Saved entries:
#####
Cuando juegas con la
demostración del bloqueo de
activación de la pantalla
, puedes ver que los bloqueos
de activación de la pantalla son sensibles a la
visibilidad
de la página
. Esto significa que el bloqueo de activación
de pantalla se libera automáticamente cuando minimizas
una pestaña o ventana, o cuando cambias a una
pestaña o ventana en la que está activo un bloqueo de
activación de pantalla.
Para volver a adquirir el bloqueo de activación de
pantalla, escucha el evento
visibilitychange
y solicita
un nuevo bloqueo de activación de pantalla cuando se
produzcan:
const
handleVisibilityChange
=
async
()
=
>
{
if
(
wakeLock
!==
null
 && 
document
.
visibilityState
#####
**Exercise goal:**
All of the entries need to be reproduced exactly; please write them out.

**Written answer:**
Cuando juegas con la
demostración del bloqueo de
activación de la pantalla
, puedes ver que los bloqueos
de activación de la pantalla son sensibles a la
visibilidad
de la página
. Esto significa que el bloqueo de activación
de pantalla se libera automáticamente cuando minimizas
una pestaña o ventana, o cuando cambias a una
pestaña o ventana en la que está activo un bloqueo de
activación de pantalla.
Para volver a adquirir el bloqueo de activación de
pantalla, escucha el evento
visibilitychange
y solicita
un nuevo bloqueo de activación de pantalla cuando se
produzcan:
const
handleVisibilityChange
=
async
()
=
>
{
if
(
wakeLock
!==
null
 && 
document
.
visibilityState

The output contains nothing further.